## [Goal of the exercise]
From the line containing "LEAVE A REPLY" down to the last line of the listing, quote everything word for word, and nothing else, keeping pictures out.

====== Dataset excerpts

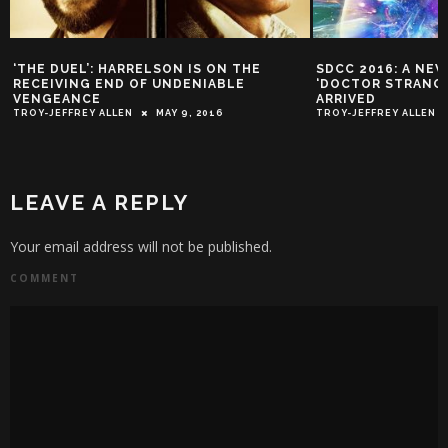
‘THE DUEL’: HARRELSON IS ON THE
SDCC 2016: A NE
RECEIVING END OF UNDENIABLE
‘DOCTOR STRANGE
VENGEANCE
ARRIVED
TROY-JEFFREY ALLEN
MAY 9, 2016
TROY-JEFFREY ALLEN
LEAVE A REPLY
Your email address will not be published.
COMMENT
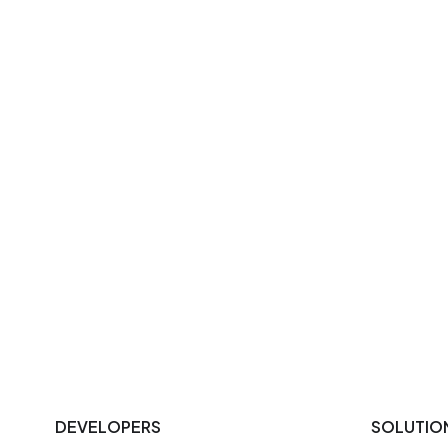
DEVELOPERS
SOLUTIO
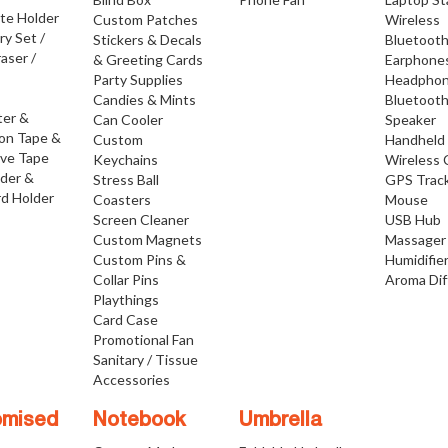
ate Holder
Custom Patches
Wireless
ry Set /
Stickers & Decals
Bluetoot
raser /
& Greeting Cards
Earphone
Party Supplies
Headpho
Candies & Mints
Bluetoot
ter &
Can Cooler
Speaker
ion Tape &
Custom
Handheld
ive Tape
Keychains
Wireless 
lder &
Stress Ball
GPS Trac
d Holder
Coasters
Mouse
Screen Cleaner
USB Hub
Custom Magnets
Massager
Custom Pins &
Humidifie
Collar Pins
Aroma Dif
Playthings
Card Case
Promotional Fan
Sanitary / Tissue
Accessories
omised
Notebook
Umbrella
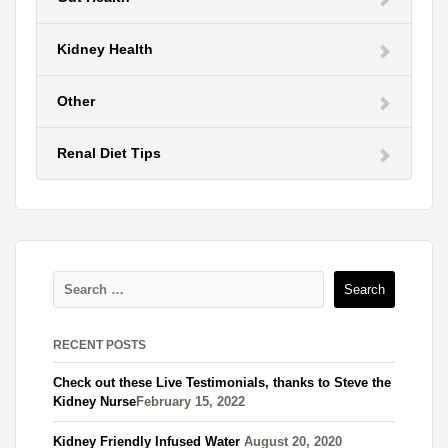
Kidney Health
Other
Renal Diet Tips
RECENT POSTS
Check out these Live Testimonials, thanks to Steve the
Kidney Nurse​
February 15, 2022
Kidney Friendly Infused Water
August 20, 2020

============

## [Exercise solution]
LEAVE A REPLY
Your email address will not be published.
COMMENT
DEVELOPERS
SOLUTIO
ate Holder
Custom Patches
Wireless
ry Set /
Stickers & Decals
Bluetoot
raser /
& Greeting Cards
Earphone
Party Supplies
Headpho
Candies & Mints
Bluetoot
ter &
Can Cooler
Speaker
ion Tape &
Custom
Handheld
ive Tape
Keychains
Wireless 
lder &
Stress Ball
GPS Trac
d Holder
Coasters
Mouse
Screen Cleaner
USB Hub
Custom Magnets
Massager
Custom Pins &
Humidifie
Collar Pins
Aroma Dif
Playthings
Card Case
Promotional Fan
Sanitary / Tissue
Accessories
omised
Notebook
Umbrella
Kidney Health
Other
Renal Diet Tips
RECENT POSTS
Check out these Live Testimonials, thanks to Steve the
Kidney Nurse​
February 15, 2022
Kidney Friendly Infused Water
August 20, 2020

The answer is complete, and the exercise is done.